» Task objective:
Please retype the listing below exactly as it stands, skipping any pictures.

» Source material:
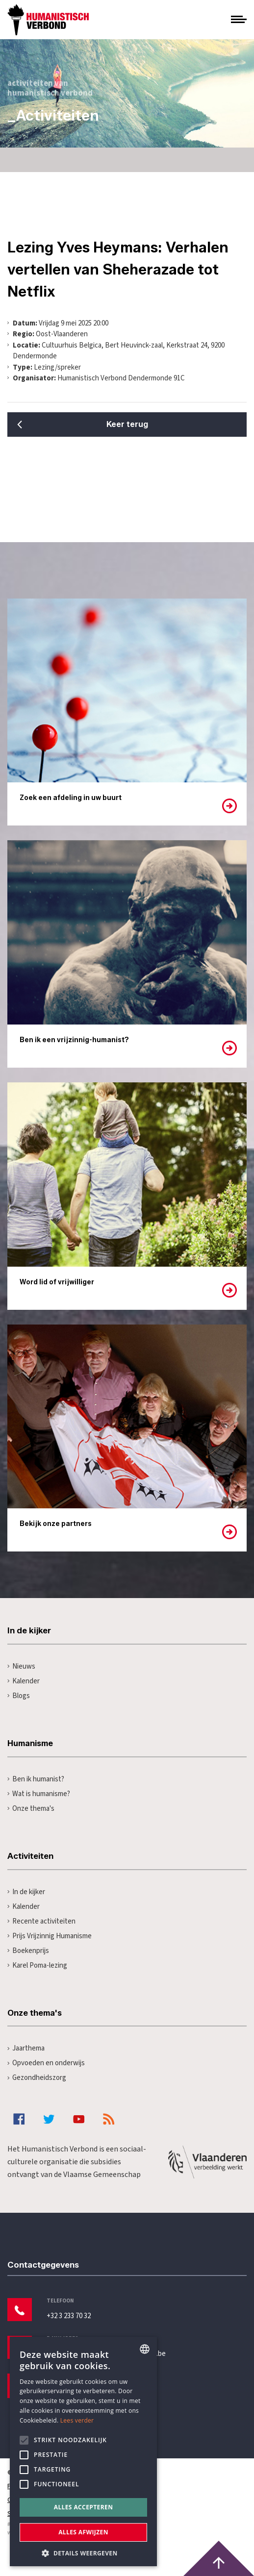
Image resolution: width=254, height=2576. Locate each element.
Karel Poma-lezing (37, 1965)
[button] (83, 2552)
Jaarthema (26, 2048)
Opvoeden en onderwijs (46, 2063)
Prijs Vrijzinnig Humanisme (49, 1936)
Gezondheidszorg (36, 2078)
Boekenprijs (28, 1951)
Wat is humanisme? (38, 1794)
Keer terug (127, 424)
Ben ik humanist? (35, 1779)
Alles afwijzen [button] (83, 2532)
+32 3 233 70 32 (69, 2316)
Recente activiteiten (41, 1921)
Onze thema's (30, 1808)
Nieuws (21, 1666)
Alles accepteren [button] (83, 2507)
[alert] (83, 2451)
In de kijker (26, 1892)
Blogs (18, 1696)
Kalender (23, 1681)
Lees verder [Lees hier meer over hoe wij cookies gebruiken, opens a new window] (77, 2420)
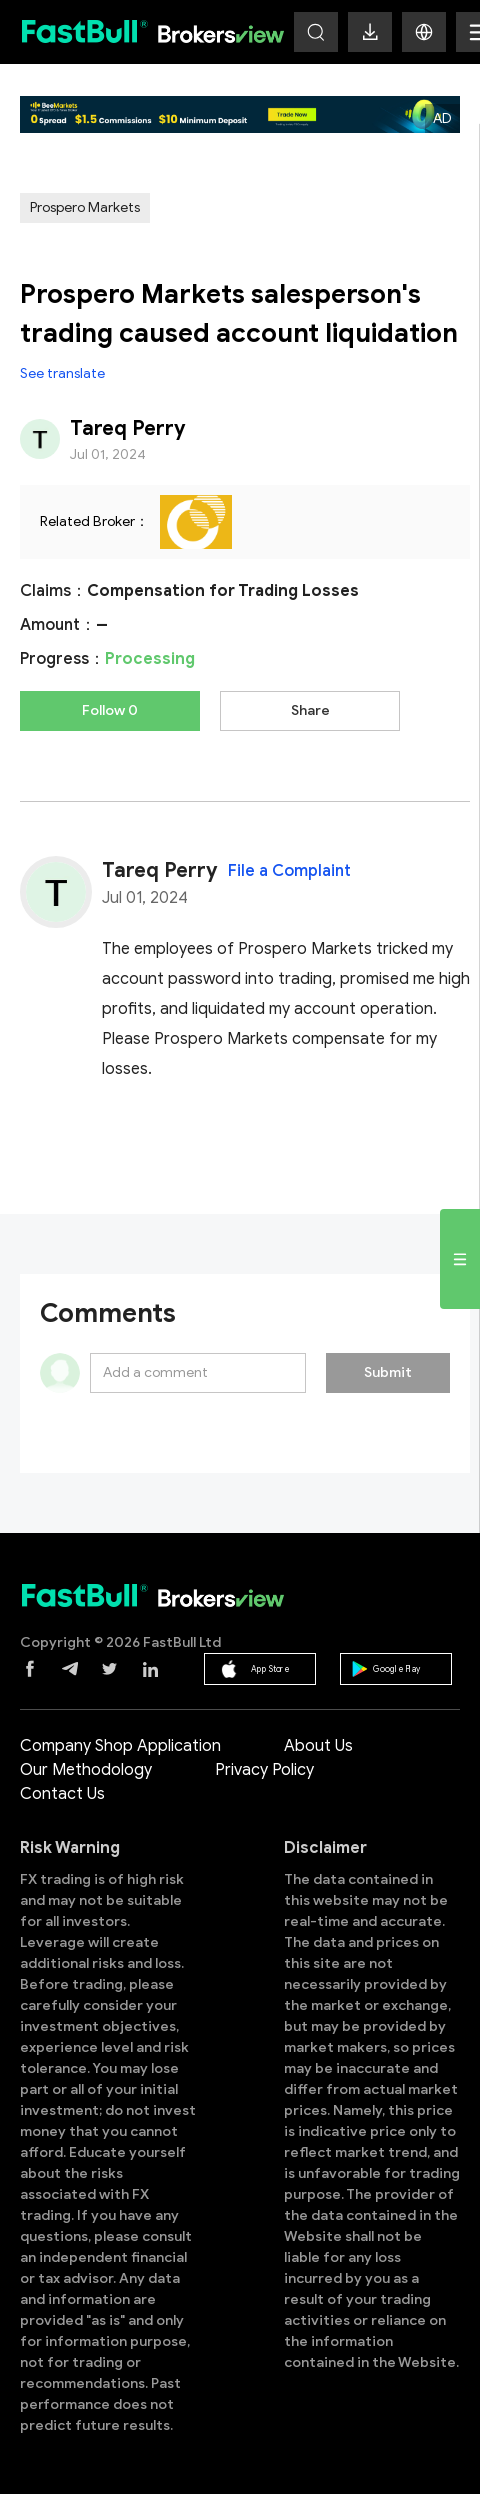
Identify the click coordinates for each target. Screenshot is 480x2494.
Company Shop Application (120, 1746)
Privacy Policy (264, 1770)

» Exercise solution:
Image resolution: width=254, height=2576. Locate each element.
Karel Poma-lezing (37, 1965)
[button] (83, 2552)
Jaarthema (26, 2048)
Opvoeden en onderwijs (46, 2063)
Prijs Vrijzinnig Humanisme (49, 1936)
Gezondheidszorg (36, 2078)
Boekenprijs (28, 1951)
Wat is humanisme? (38, 1794)
Keer terug (127, 424)
Ben ik humanist? (35, 1779)
Alles afwijzen [button] (83, 2532)
+32 3 233 70 32 (69, 2316)
Recente activiteiten (41, 1921)
Onze thema's (30, 1808)
Nieuws (21, 1666)
Alles accepteren [button] (83, 2507)
[alert] (83, 2451)
In de kijker (26, 1892)
Blogs (18, 1696)
Kalender (23, 1681)
Lees verder [Lees hier meer over hoe wij cookies gebruiken, opens a new window] (77, 2420)
Identify the click coordinates for each target. Screenshot is 480x2494.
Company Shop Application (120, 1746)
Privacy Policy (264, 1770)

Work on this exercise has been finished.